[Dataset entries]
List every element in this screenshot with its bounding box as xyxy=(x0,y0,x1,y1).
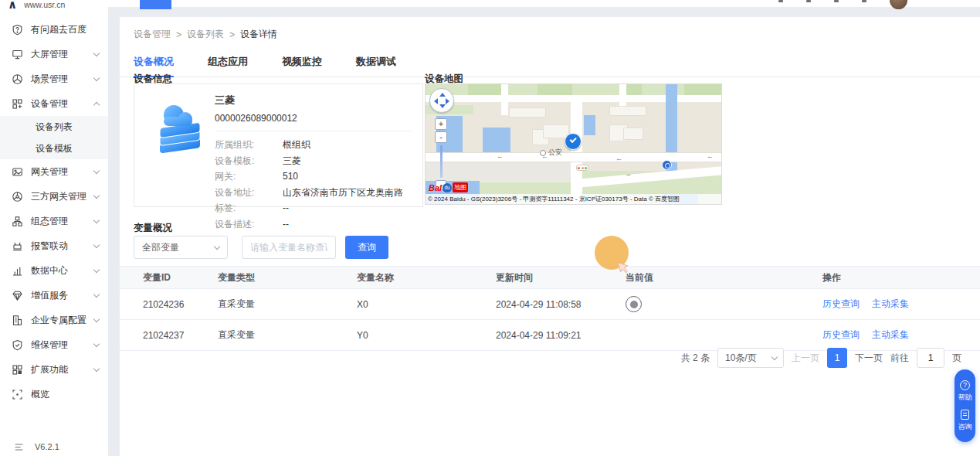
sidebar-item-device-template[interactable]: 设备模板 xyxy=(0,138,108,159)
maintenance-icon xyxy=(12,339,23,351)
header-icon[interactable] xyxy=(806,0,811,2)
active-collect-link[interactable]: 主动采集 xyxy=(872,328,909,342)
question-circle-icon: ? xyxy=(960,380,970,390)
sidebar-item-scada-mgmt[interactable]: 组态管理 xyxy=(0,209,108,233)
sidebar-item-scene-mgmt[interactable]: 场景管理 xyxy=(0,66,108,91)
baidu-map[interactable]: ← ← ← → ← 公安 + - xyxy=(425,83,722,205)
map-water xyxy=(584,115,595,135)
logo-row[interactable]: ∧ www.usr.cn xyxy=(0,0,108,11)
floating-help-menu[interactable]: ? 帮助 咨询 xyxy=(955,369,975,442)
query-button[interactable]: 查询 xyxy=(345,236,388,259)
variable-search-input[interactable] xyxy=(242,236,336,259)
device-location-marker[interactable] xyxy=(565,133,582,150)
variable-updated: 2024-04-29 11:09:21 xyxy=(496,330,626,341)
map-main-road xyxy=(426,152,722,162)
chevron-down-icon xyxy=(93,241,100,247)
map-building xyxy=(609,106,646,116)
map-plaza xyxy=(426,163,571,182)
road-arrow-icon: ← xyxy=(707,153,714,160)
extension-icon xyxy=(12,364,23,376)
next-page-button[interactable]: 下一页 xyxy=(855,352,883,365)
pan-right-icon[interactable] xyxy=(446,98,449,104)
goto-page-input[interactable] xyxy=(917,348,944,368)
tab-scada-app[interactable]: 组态应用 xyxy=(208,55,248,77)
variables-title: 变量概况 xyxy=(134,222,172,235)
map-copyright: © 2024 Baidu - GS(2023)3206号 - 甲测资字11111… xyxy=(426,194,721,204)
breadcrumb-device-list[interactable]: 设备列表 xyxy=(187,28,224,41)
variables-table: 变量ID 变量类型 变量名称 更新时间 当前值 操作 21024236 直采变量… xyxy=(120,266,980,351)
document-icon xyxy=(961,410,969,420)
pan-left-icon[interactable] xyxy=(434,98,438,104)
sidebar-item-enterprise-config[interactable]: 企业专属配置 xyxy=(0,308,108,332)
poi-police: 公安 xyxy=(540,148,562,158)
version-row: V6.2.1 xyxy=(0,441,59,453)
field-org: 所属组织:根组织 xyxy=(215,137,412,153)
prev-page-button[interactable]: 上一页 xyxy=(792,352,819,365)
road-arrow-icon: → xyxy=(625,171,632,178)
map-building xyxy=(509,107,546,117)
sidebar-item-overview[interactable]: 概览 xyxy=(0,382,108,407)
page-size-select[interactable]: 10条/页 xyxy=(717,348,784,368)
enterprise-icon xyxy=(12,315,23,326)
pan-up-icon[interactable] xyxy=(439,93,446,97)
traffic-light-icon xyxy=(576,165,588,171)
chevron-up-icon xyxy=(93,101,100,107)
history-query-link[interactable]: 历史查询 xyxy=(822,298,860,311)
current-value-radio[interactable] xyxy=(626,296,642,312)
history-query-link[interactable]: 历史查询 xyxy=(822,328,860,342)
chevron-down-icon xyxy=(93,365,100,371)
field-description: 设备描述:-- xyxy=(215,216,412,233)
tab-video-monitor[interactable]: 视频监控 xyxy=(282,55,322,77)
map-building xyxy=(623,128,643,140)
variable-id: 21024237 xyxy=(143,330,218,341)
sidebar-item-alarm-linkage[interactable]: 报警联动 xyxy=(0,233,108,258)
header-icon[interactable] xyxy=(862,0,866,2)
tab-data-debug[interactable]: 数据调试 xyxy=(356,55,396,77)
road-arrow-icon: ← xyxy=(497,153,504,160)
total-count: 共 2 条 xyxy=(681,352,710,365)
device-cloud-stack-icon xyxy=(152,100,208,158)
chevron-down-icon xyxy=(93,291,100,297)
zoom-in-button[interactable]: + xyxy=(435,118,447,130)
sidebar-item-device-list[interactable]: 设备列表 xyxy=(0,116,108,138)
variable-type-select[interactable]: 全部变量 xyxy=(134,236,228,259)
alarm-icon xyxy=(12,240,23,252)
active-collect-link[interactable]: 主动采集 xyxy=(872,298,909,311)
map-water xyxy=(483,128,510,155)
poi-dot-icon xyxy=(540,150,546,156)
sidebar-item-gateway-mgmt[interactable]: 网关管理 xyxy=(0,159,108,184)
sidebar-item-value-services[interactable]: 增值服务 xyxy=(0,283,108,308)
table-row: 21024237 直采变量 Y0 2024-04-29 11:09:21 历史查… xyxy=(120,320,980,351)
sidebar-item-device-mgmt[interactable]: 设备管理 xyxy=(0,91,108,116)
breadcrumb-device-mgmt[interactable]: 设备管理 xyxy=(134,28,171,41)
usr-logo-icon: ∧ xyxy=(8,1,17,9)
header-icon[interactable] xyxy=(778,0,783,2)
chevron-down-icon xyxy=(93,340,100,346)
map-pan-control[interactable] xyxy=(429,88,454,113)
device-mgmt-submenu: 设备列表 设备模板 xyxy=(0,116,108,159)
field-tag: 标签:-- xyxy=(215,200,412,216)
zoom-out-button[interactable]: - xyxy=(435,131,447,143)
sidebar-item-third-party-gateway[interactable]: 三方网关管理 xyxy=(0,184,108,209)
third-party-gateway-icon xyxy=(12,191,23,202)
active-top-tab[interactable] xyxy=(140,0,171,9)
sidebar-item-data-center[interactable]: 数据中心 xyxy=(0,258,108,283)
sidebar-item-baidu-help[interactable]: 有问题去百度 xyxy=(0,17,108,42)
click-indicator xyxy=(595,236,629,270)
sidebar-item-maintenance-mgmt[interactable]: 维保管理 xyxy=(0,332,108,357)
header-icon[interactable] xyxy=(834,0,839,2)
page-number-button[interactable]: 1 xyxy=(827,348,847,368)
device-name: 三菱 xyxy=(215,94,412,107)
map-road-vertical xyxy=(571,95,582,205)
sidebar-item-screen-mgmt[interactable]: 大屏管理 xyxy=(0,42,108,66)
sidebar-item-extensions[interactable]: 扩展功能 xyxy=(0,357,108,382)
consult-button[interactable]: 咨询 xyxy=(958,410,972,432)
help-button[interactable]: ? 帮助 xyxy=(958,380,972,403)
pan-down-icon[interactable] xyxy=(439,104,446,108)
goto-label: 前往 xyxy=(890,352,909,365)
field-gateway: 网关:510 xyxy=(215,168,412,185)
pagination: 共 2 条 10条/页 上一页 1 下一页 前往 页 xyxy=(681,348,961,368)
device-info-panel: 三菱 0000026089000012 所属组织:根组织 设备模板:三菱 网关:… xyxy=(134,83,423,207)
version-label: V6.2.1 xyxy=(35,442,59,451)
zoom-slider[interactable] xyxy=(440,145,443,178)
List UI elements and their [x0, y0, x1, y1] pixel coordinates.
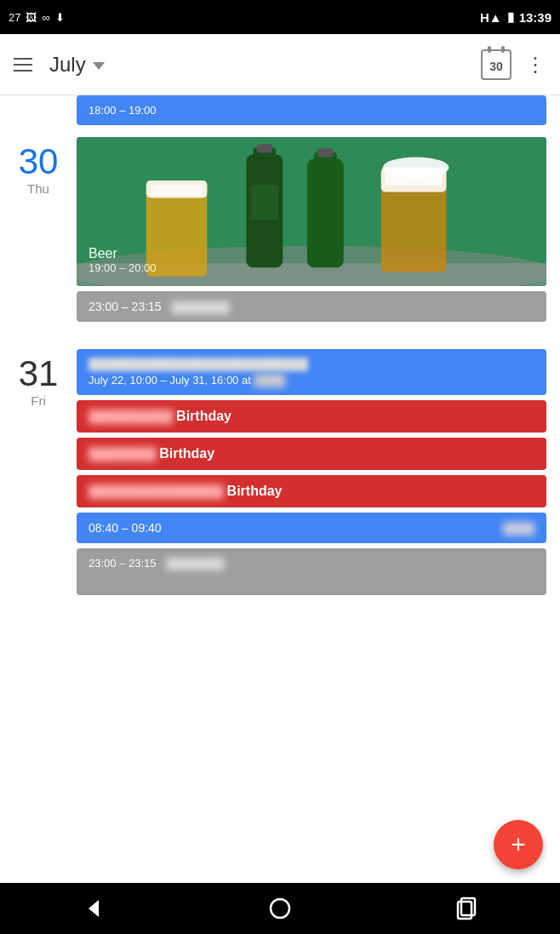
app-bar-icons: 30 ⋮	[481, 49, 546, 80]
menu-line	[14, 64, 32, 66]
svg-marker-17	[89, 900, 99, 917]
recent-apps-button[interactable]	[449, 891, 483, 925]
date-number-30: 30	[19, 144, 59, 180]
main-content: 18:00 – 19:00 30 Thu	[0, 95, 560, 883]
multiday-event-subtitle: July 22, 10:00 – July 31, 16:00 at ████	[89, 374, 534, 387]
battery-level-icon: 27	[9, 11, 20, 24]
birthday-event-3[interactable]: ████████████████ Birthday	[77, 475, 546, 507]
multiday-event-card[interactable]: ████████████████████████████ July 22, 10…	[77, 349, 546, 395]
calendar-day-number: 30	[489, 60, 503, 73]
battery-icon: ▮	[507, 9, 514, 25]
beer-event-time: 19:00 – 20:00	[89, 261, 534, 274]
month-label: July	[49, 53, 86, 77]
beer-event-card[interactable]: Beer 19:00 – 20:00	[77, 137, 546, 286]
overflow-menu-button[interactable]: ⋮	[525, 53, 546, 77]
date-day-30: Thu	[27, 181, 49, 196]
birthday-1-name-blurred: ██████████	[89, 410, 173, 423]
home-icon	[268, 897, 292, 920]
birthday-3-label: Birthday	[227, 484, 283, 498]
day-divider	[0, 329, 560, 342]
morning-event-card[interactable]: 08:40 – 09:40 ████	[77, 513, 546, 543]
month-title[interactable]: July	[49, 53, 464, 77]
events-column-31: ████████████████████████████ July 22, 10…	[77, 349, 560, 595]
app-bar: July 30 ⋮	[0, 34, 560, 95]
voicemail-icon: ∞	[42, 11, 49, 24]
menu-button[interactable]	[14, 58, 32, 72]
svg-rect-9	[250, 185, 278, 220]
morning-event-time: 08:40 – 09:40	[89, 521, 162, 535]
menu-line	[14, 70, 32, 72]
day-section-30: 30 Thu	[0, 130, 560, 329]
status-bar: 27 🖼 ∞ ⬇ H▲ ▮ 13:39	[0, 0, 560, 34]
events-column-30: Beer 19:00 – 20:00 23:00 – 23:15 ███████…	[77, 137, 560, 322]
date-number-31: 31	[19, 356, 59, 392]
svg-rect-8	[257, 144, 272, 152]
birthday-event-2[interactable]: ████████ Birthday	[77, 438, 546, 470]
night-event-30-title-blurred: ████████	[172, 301, 230, 313]
morning-event-title-blurred: ████	[503, 522, 534, 535]
svg-rect-12	[317, 148, 333, 157]
beer-event-title: Beer	[89, 246, 534, 261]
date-day-31: Fri	[31, 393, 46, 408]
svg-rect-5	[151, 185, 203, 195]
fab-plus-icon: +	[511, 830, 526, 859]
partial-bottom-time: 23:00 – 23:15	[89, 557, 157, 570]
multiday-event-title-blurred: ████████████████████████████	[89, 358, 534, 370]
partial-top-time: 18:00 – 19:00	[89, 104, 157, 117]
date-column-31: 31 Fri	[0, 349, 77, 595]
fab-add-button[interactable]: +	[494, 820, 543, 869]
night-event-30[interactable]: 23:00 – 23:15 ████████	[77, 291, 546, 322]
partial-bottom-event[interactable]: 23:00 – 23:15 ████████	[77, 548, 546, 595]
back-icon	[82, 897, 106, 920]
day-section-31: 31 Fri ████████████████████████████ July…	[0, 342, 560, 602]
svg-point-16	[383, 158, 449, 179]
dropdown-arrow-icon	[93, 62, 105, 70]
partial-bottom-title-blurred: ████████	[166, 558, 224, 570]
download-icon: ⬇	[55, 11, 65, 24]
birthday-1-label: Birthday	[176, 409, 231, 423]
date-column-30: 30 Thu	[0, 137, 77, 322]
status-bar-left: 27 🖼 ∞ ⬇	[9, 11, 65, 24]
signal-icon: H▲	[480, 10, 502, 25]
night-event-30-time: 23:00 – 23:15	[89, 300, 162, 313]
home-button[interactable]	[263, 891, 297, 925]
multiday-location-blurred: ████	[254, 374, 285, 387]
birthday-event-1[interactable]: ██████████ Birthday	[77, 400, 546, 433]
recent-icon	[454, 897, 478, 920]
partial-top-event[interactable]: 18:00 – 19:00	[77, 95, 546, 125]
birthday-2-label: Birthday	[159, 446, 214, 461]
menu-line	[14, 58, 32, 60]
clock: 13:39	[519, 10, 551, 25]
back-button[interactable]	[77, 891, 111, 925]
status-bar-right: H▲ ▮ 13:39	[480, 9, 551, 25]
birthday-3-name-blurred: ████████████████	[89, 484, 224, 498]
image-icon: 🖼	[26, 11, 37, 24]
bottom-nav	[0, 883, 560, 934]
svg-point-18	[271, 899, 289, 918]
calendar-view-button[interactable]: 30	[481, 49, 511, 80]
birthday-2-name-blurred: ████████	[89, 447, 156, 461]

REQUIRED ACTION: Show the lines of the data that hold the word "field".

PROBLEM SOLUTION:
field-org: 所属组织:根组织 xyxy=(215,137,412,153)
field-description: 设备描述:-- xyxy=(215,216,412,233)
field-tag: 标签:-- xyxy=(215,200,412,216)
field-gateway: 网关:510 xyxy=(215,168,412,185)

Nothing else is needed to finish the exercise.